Se faz necessário esclarecer que não pretendo, especificamente, me debruçar sobre interpretações e leituras dos contos, embora muitas vezes seja necessário e interessante para o estudo, mas sim constatar a presença, ou dissidências, de elementos que aproximem os contos de Victor da literatura considerada fantástica.
É importante ressaltar também, antes de qualquer avanço, que muito embora eu faça uso e esteja de acordo com muitos aspectos da teoria e metodologia estruturalista de Todorov, cujos avanços ao estudo da literatura são inegáveis, outros – o olhar objetivo sobre a obra literária, por exemplo – me parecem questionáveis e, até mesmo, superados na discussão contemporânea que diz respeito ao texto.
II.
Mas deixando essas questões de lado, até porque não me interessam para o presente estudo, quero dedicar esta parte de minhas reflexões para tentar elucidar e responder questões teóricas pertinentes ao gênero do fantástico.
Muitas são as teorias a respeito do nascimento do gênero. No entanto, ao meu ver, a mais considerável afirma ter sido a partir do século XIX que a literatura fantástica se intensificou. E é no século XIX que busco um estudioso que situa sua reflexão no centro do problema, dizendo ser a ciência uma das impulsionadoras do surgimento desta literatura:
“(…) A honra dessa nova floração tem origem provavelmente na ciência. Quando essa nos ensina que uma ligeira alteração de nossa retina faria o mundo para sempre descolorido, ela sugere a todos o pensamento de que o mundo real poderia bem não ser senão uma aparência, como já os filósofos o sabiam. Quando ela nos provê de criaturas dotadas de órgãos e de sentidos diferentes dos nossos, ela faz pressentir que deve haver tantas aparências de mundos quantas formas de olhos e de variedades de entendimento”. [1]
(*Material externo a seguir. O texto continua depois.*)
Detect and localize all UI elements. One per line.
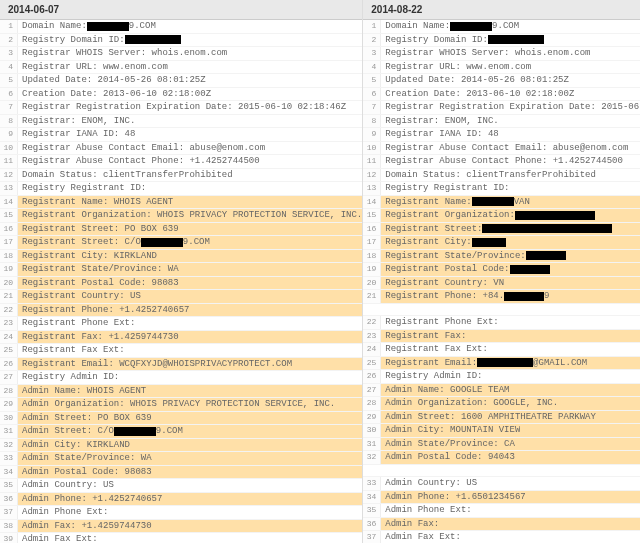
text-segment: Admin Postal Code: 98083 <box>22 466 152 479</box>
line-number: 25 <box>363 357 381 370</box>
left-row: 34Admin Postal Code: 98083 <box>0 466 362 480</box>
text-segment: Admin Fax Ext: <box>385 531 461 543</box>
text-segment: Admin Country: US <box>385 477 477 490</box>
right-row: 29Admin Street: 1600 AMPHITHEATRE PARKWA… <box>363 411 640 425</box>
line-text: Registrar URL: www.enom.com <box>381 61 531 74</box>
line-number: 25 <box>0 344 18 357</box>
right-header: 2014-08-22 <box>363 0 640 20</box>
text-segment: Admin Street: 1600 AMPHITHEATRE PARKWAY <box>385 411 596 424</box>
line-number: 19 <box>0 263 18 276</box>
text-segment: Registrant Phone Ext: <box>22 317 135 330</box>
line-number: 24 <box>363 343 381 356</box>
line-number: 30 <box>363 424 381 437</box>
text-segment: 9.COM <box>156 425 183 438</box>
line-text: Domain Status: clientTransferProhibited <box>18 169 233 182</box>
line-number: 27 <box>363 384 381 397</box>
left-row: 17Registrant Street: C/O 9.COM <box>0 236 362 250</box>
line-number: 5 <box>363 74 381 87</box>
line-text: Creation Date: 2013-06-10 02:18:00Z <box>381 88 574 101</box>
line-text: Registrant City: KIRKLAND <box>18 250 157 263</box>
line-number: 18 <box>0 250 18 263</box>
left-row: 6Creation Date: 2013-06-10 02:18:00Z <box>0 88 362 102</box>
line-number: 10 <box>363 142 381 155</box>
text-segment: Admin Fax: +1.4259744730 <box>22 520 152 533</box>
line-text: Registrant Organization: <box>381 209 595 222</box>
text-segment: Domain Status: clientTransferProhibited <box>22 169 233 182</box>
line-number: 23 <box>0 317 18 330</box>
line-text: Registrar URL: www.enom.com <box>18 61 168 74</box>
line-number: 1 <box>0 20 18 33</box>
left-row: 38Admin Fax: +1.4259744730 <box>0 520 362 534</box>
text-segment: Registrar Registration Expiration Date: … <box>385 101 640 114</box>
left-row: 27Registry Admin ID: <box>0 371 362 385</box>
redaction-block <box>114 427 156 436</box>
line-number: 26 <box>0 358 18 371</box>
right-row: 28Admin Organization: GOOGLE, INC. <box>363 397 640 411</box>
redaction-block <box>472 197 514 206</box>
line-text: Registrant Fax: <box>381 330 466 343</box>
text-segment: Registrant Phone: +1.4252740657 <box>22 304 189 317</box>
text-segment: Admin City: MOUNTAIN VIEW <box>385 424 520 437</box>
line-number: 1 <box>363 20 381 33</box>
line-number: 37 <box>0 506 18 519</box>
text-segment: Registrant Name: WHOIS AGENT <box>22 196 173 209</box>
line-number: 6 <box>363 88 381 101</box>
redaction-block <box>526 251 566 260</box>
redaction-block <box>482 224 612 233</box>
right-row: 32Admin Postal Code: 94043 <box>363 451 640 465</box>
line-number: 8 <box>363 115 381 128</box>
line-number: 29 <box>363 411 381 424</box>
left-panel: 2014-06-07 1Domain Name: 9.COM2Registry … <box>0 0 363 543</box>
line-text: Registrant Email: @GMAIL.COM <box>381 357 587 370</box>
text-segment: Registrar IANA ID: 48 <box>22 128 135 141</box>
line-number: 4 <box>0 61 18 74</box>
left-row: 23Registrant Phone Ext: <box>0 317 362 331</box>
text-segment: Registrant Street: <box>385 223 482 236</box>
text-segment: Admin City: KIRKLAND <box>22 439 130 452</box>
text-segment: Registrant Organization: WHOIS PRIVACY P… <box>22 209 362 222</box>
text-segment: Registrar Abuse Contact Phone: +1.425274… <box>22 155 260 168</box>
right-row: 16Registrant Street: <box>363 223 640 237</box>
left-row: 7Registrar Registration Expiration Date:… <box>0 101 362 115</box>
line-number: 16 <box>0 223 18 236</box>
redaction-block <box>488 35 544 44</box>
line-number: 33 <box>363 477 381 490</box>
line-text: Registrant Country: US <box>18 290 141 303</box>
redaction-block <box>141 238 183 247</box>
text-segment: Registry Domain ID: <box>385 34 488 47</box>
line-text: Registrar Registration Expiration Date: … <box>381 101 640 114</box>
line-text: Registrant Name: WHOIS AGENT <box>18 196 173 209</box>
text-segment: Admin Name: GOOGLE TEAM <box>385 384 509 397</box>
line-text: Admin Country: US <box>18 479 114 492</box>
line-text: Registrant Postal Code: 98083 <box>18 277 179 290</box>
text-segment: Registrant City: KIRKLAND <box>22 250 157 263</box>
line-text: Registrant Fax: +1.4259744730 <box>18 331 179 344</box>
text-segment: Registry Registrant ID: <box>385 182 509 195</box>
right-row: 24Registrant Fax Ext: <box>363 343 640 357</box>
left-row: 30Admin Street: PO BOX 639 <box>0 412 362 426</box>
left-row: 29Admin Organization: WHOIS PRIVACY PROT… <box>0 398 362 412</box>
line-text: Admin Phone: +1.4252740657 <box>18 493 162 506</box>
line-text: Registry Admin ID: <box>18 371 119 384</box>
line-number: 5 <box>0 74 18 87</box>
text-segment: Admin Organization: GOOGLE, INC. <box>385 397 558 410</box>
left-row: 28Admin Name: WHOIS AGENT <box>0 385 362 399</box>
right-row: 21Registrant Phone: +84.9 <box>363 290 640 304</box>
text-segment: Registrar Abuse Contact Email: abuse@eno… <box>385 142 628 155</box>
line-text: Admin Fax: +1.4259744730 <box>18 520 152 533</box>
right-row: 10Registrar Abuse Contact Email: abuse@e… <box>363 142 640 156</box>
line-text: Registrant State/Province: WA <box>18 263 179 276</box>
line-number: 11 <box>0 155 18 168</box>
line-number: 7 <box>0 101 18 114</box>
left-row: 39Admin Fax Ext: <box>0 533 362 543</box>
line-text: Registrar: ENOM, INC. <box>381 115 498 128</box>
right-row: 33Admin Country: US <box>363 477 640 491</box>
left-row: 36Admin Phone: +1.4252740657 <box>0 493 362 507</box>
line-text: Admin Postal Code: 98083 <box>18 466 152 479</box>
text-segment: Admin Phone: +1.4252740657 <box>22 493 162 506</box>
line-number: 34 <box>363 491 381 504</box>
text-segment: Registrant Email: WCQFXYJD@WHOISPRIVACYP… <box>22 358 292 371</box>
line-text: Creation Date: 2013-06-10 02:18:00Z <box>18 88 211 101</box>
line-number: 2 <box>0 34 18 47</box>
text-segment: Registry Registrant ID: <box>22 182 146 195</box>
Ora, falando dos mundos ignorados, a ciência – pode-se dizer – encoraja o escritor a sonhar mundos imaginários. E é daí que parte a literatura fantástica. No entanto, afinal de contas, o que é a literatura fantástica? Para responder esta questão, recorro, primeiramente, a Todorov. Segundo o autor, o fantástico se caracteriza pela hesitação entre uma realidade ficcional tal qual a nossa (ou seja: a recriação do real na arte) e um mundo ficcional, imaginário, impossível.
No conto A única vez, de Victor Giudice, onde os fatos são narrados em primeira pessoa, percebe-se, num primeiro momento, uma normalidade, ou seja, “um mundo que é exatamente o nosso” (p. 30: 1999) e que pode ser explicado pelas leis naturais. Quando a figura do pai (re)aparece, sendo que o pai já está morto há décadas, dirigindo seu Ford cupê de duas portas (o mesmo que usava enquanto vivo), as leis naturais passam a não mais explicar a realidade ficcional do conto, e a dúvida, a hesitação se instaura: realidade ou sonho? verdade ou ilusão? Somos, assim, transportados ao fantástico.
É interessante e indispensável perceber que o fantástico só ocorre quando há hesitação: qual seja, ao buscar uma explicação aos fatos sobrenaturais, deixa-se o fantástico para entrar num gênero vizinho: o estranho, e ao aceitar os fatos, entra-se, segundo o teórico, no maravilhoso[2]. Porém essas reflexões me trazem outros problemas: quem hesita? O personagem do conto – e do romance – ou o leitor?
No conto de Victor me deparo com um personagem que, embora não deixe explícito, encara os acontecimento com absoluta normalidade, porque em nenhum momento lhe surge dúvida ou hesitação a respeito daquele acontecimento estranho. Ora, se não há dúvida por parte da personagem, haverá, no entanto, por parte do leitor; não necessariamente de um leitor real – pois não se pode ter controle sobre todos os leitores -, mas como ensina Todorov, por parte de um leitor implícito, ou seja, de uma função de leitor.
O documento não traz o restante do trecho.